1. Remote Machine Learning

State-of-the-art machine learning is compute hungry. Often times our local notebooks or desktops are insufficient to power recent models. In this class we’ll learn how to use a dedicated compute cluster for our machine learning workloads. This is a crucial skill to have in our toolbox and best learned by starting small. We’ll harness the Draco at Friedrich Schiller University Jena to learn about remote machine learning.

1.1. Raspberry Pis

In class we will use a set of Raspberry Pis which act as our Desktops. To access them you need a KSZ account which you might still have to apply for. For further information, please visit KSZ’s homepage. The KSZ accounts allows you to log into the Raspberry Pis in the lab room:

  1. You should see an Ubuntu login screen. Don’t enter your credentials here. First, press Ctrl + Alt + F2.

  2. Now a shell interface opens. Here, you can provide your username, press enter, put in your KSZ password and press enter again.

  3. A few lines of text will pop up. You can ignore them. Press enter one more time.

  4. Next, type the command startx and press enter. Now you are all set up. Have fun! 😀

After finishing your work, you need to log out of the device:

  1. In the bottom right corner of the screen, press the red power button.

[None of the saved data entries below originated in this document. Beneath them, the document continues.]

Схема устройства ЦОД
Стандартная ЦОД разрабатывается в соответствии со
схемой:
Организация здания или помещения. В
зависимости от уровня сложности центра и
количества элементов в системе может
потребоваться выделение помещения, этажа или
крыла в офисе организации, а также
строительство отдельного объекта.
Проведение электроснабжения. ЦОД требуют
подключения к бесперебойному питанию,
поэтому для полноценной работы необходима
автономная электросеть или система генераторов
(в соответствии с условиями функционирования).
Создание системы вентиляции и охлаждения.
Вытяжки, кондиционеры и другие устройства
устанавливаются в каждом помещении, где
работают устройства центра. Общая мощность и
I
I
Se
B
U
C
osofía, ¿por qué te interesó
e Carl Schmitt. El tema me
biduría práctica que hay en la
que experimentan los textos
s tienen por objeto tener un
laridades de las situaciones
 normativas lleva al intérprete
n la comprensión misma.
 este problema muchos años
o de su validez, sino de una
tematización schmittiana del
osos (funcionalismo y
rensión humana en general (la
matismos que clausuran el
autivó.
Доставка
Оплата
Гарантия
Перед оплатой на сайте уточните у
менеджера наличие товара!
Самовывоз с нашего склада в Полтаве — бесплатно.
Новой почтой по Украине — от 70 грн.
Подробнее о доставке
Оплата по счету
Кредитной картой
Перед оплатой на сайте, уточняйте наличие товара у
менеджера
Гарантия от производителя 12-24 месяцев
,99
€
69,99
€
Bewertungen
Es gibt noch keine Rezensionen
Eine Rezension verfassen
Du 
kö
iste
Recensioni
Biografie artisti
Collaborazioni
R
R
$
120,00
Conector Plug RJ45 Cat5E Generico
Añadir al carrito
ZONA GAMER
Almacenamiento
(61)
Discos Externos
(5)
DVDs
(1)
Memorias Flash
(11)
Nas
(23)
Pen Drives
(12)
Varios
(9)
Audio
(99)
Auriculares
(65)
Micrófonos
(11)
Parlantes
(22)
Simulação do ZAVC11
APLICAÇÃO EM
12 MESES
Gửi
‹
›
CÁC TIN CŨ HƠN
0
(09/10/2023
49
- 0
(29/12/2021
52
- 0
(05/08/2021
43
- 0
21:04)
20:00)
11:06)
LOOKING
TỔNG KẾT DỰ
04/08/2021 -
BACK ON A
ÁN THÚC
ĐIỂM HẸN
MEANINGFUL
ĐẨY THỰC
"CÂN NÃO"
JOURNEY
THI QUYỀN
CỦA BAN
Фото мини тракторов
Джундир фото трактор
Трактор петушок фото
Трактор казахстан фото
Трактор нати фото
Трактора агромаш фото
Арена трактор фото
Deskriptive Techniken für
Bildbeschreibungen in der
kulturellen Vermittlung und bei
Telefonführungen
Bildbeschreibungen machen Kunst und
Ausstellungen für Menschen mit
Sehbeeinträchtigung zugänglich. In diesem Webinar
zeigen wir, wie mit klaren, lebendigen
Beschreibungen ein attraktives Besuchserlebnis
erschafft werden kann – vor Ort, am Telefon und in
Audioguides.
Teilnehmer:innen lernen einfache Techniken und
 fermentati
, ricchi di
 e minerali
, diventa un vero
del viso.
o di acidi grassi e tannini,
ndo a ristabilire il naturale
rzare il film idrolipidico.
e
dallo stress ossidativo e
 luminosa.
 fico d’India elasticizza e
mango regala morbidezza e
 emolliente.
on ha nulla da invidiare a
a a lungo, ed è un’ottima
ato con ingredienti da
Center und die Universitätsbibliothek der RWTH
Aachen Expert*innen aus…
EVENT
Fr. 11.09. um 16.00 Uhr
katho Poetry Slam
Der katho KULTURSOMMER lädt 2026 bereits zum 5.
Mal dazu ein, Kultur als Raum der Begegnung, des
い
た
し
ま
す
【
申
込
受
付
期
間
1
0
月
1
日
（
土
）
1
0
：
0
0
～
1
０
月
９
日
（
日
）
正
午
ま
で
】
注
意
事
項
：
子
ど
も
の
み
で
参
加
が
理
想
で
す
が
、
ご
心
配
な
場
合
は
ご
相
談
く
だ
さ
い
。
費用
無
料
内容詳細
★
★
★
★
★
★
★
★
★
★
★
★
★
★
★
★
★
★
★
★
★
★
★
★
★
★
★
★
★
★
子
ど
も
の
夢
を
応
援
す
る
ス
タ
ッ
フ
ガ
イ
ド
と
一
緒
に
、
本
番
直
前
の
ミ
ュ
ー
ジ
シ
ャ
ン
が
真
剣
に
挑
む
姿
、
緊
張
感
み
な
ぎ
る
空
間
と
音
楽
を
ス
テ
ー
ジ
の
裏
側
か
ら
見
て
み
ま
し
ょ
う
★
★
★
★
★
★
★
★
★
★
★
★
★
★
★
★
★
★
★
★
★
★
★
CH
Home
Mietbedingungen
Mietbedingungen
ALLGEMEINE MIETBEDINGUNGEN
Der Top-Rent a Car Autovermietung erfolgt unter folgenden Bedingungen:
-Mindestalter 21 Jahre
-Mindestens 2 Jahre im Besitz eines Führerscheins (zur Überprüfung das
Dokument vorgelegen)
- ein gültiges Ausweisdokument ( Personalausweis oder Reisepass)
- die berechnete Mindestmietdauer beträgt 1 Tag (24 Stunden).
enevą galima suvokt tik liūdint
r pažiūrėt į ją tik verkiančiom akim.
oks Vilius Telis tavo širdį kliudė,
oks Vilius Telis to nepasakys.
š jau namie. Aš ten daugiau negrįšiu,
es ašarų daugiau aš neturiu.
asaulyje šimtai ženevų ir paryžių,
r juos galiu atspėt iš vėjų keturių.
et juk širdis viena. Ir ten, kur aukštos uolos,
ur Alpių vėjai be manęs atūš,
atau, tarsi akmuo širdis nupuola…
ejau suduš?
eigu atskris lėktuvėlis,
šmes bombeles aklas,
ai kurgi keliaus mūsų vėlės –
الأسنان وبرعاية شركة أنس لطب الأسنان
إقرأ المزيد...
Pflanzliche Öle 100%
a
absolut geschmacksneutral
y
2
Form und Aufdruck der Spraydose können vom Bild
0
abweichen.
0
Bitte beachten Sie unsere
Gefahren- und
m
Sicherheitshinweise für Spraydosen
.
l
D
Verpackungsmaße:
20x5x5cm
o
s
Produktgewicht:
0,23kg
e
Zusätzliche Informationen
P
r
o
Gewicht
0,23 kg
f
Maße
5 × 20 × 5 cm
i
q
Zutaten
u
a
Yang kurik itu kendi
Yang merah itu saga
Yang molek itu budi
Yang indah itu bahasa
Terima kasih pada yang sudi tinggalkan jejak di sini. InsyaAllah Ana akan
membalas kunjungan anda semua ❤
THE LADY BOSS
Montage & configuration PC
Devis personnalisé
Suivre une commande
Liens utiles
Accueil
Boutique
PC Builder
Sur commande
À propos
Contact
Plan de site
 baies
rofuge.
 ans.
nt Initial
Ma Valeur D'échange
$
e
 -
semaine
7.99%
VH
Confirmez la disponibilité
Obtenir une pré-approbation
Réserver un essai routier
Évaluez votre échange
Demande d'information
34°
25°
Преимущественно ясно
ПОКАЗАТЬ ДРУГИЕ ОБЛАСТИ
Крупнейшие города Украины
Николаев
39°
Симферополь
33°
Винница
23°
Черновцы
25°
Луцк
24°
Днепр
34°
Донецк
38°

  2. A pop-up will open. Press Logout.

  3. Now you are back in the shell. Just type exit, press enter and you’re done!

Attention

Please don’t shut the Pis down!

Tasks

  1. Log into one of the lab room’s Raspberry Pis.

  2. Open a terminal and run the two commands hostname and lscpu.

  3. Log out from the Pi.

1.2. Draco

Requesting Access

As with all other compute clusters, we have to go through few steps before we are able to log into the machine. We’ll get started on the process early such that our accounts are ready once we need them.

Tasks

  1. Add your URZ username to the list shared in the labs.

  2. Wait for the info that you are good to go and test your account as outlined in the first steps.

First Steps

Perfect, everything is set up. On paper we are good to go: Let’s take the machine for a spin!

Tasks

  1. Use your URZ username to log into Draco:

    ssh -X <username>@login1.draco.uni-jena.de
    
  2. Allocate a compute node for three hours:

    salloc -N 1 -p short -t 03:00:00
    

    Get the id of your job and the name of your node through the squeue command. Use squeue -u <username> to only get your user’s jobs.

  3. Connect to the compute node in a second terminal. For example, if you got node node009, do the following:

    ssh node009
    
  4. Print basic information on the node located in /proc/cpuinfo, /proc/meminfo. Try the tool lscpu.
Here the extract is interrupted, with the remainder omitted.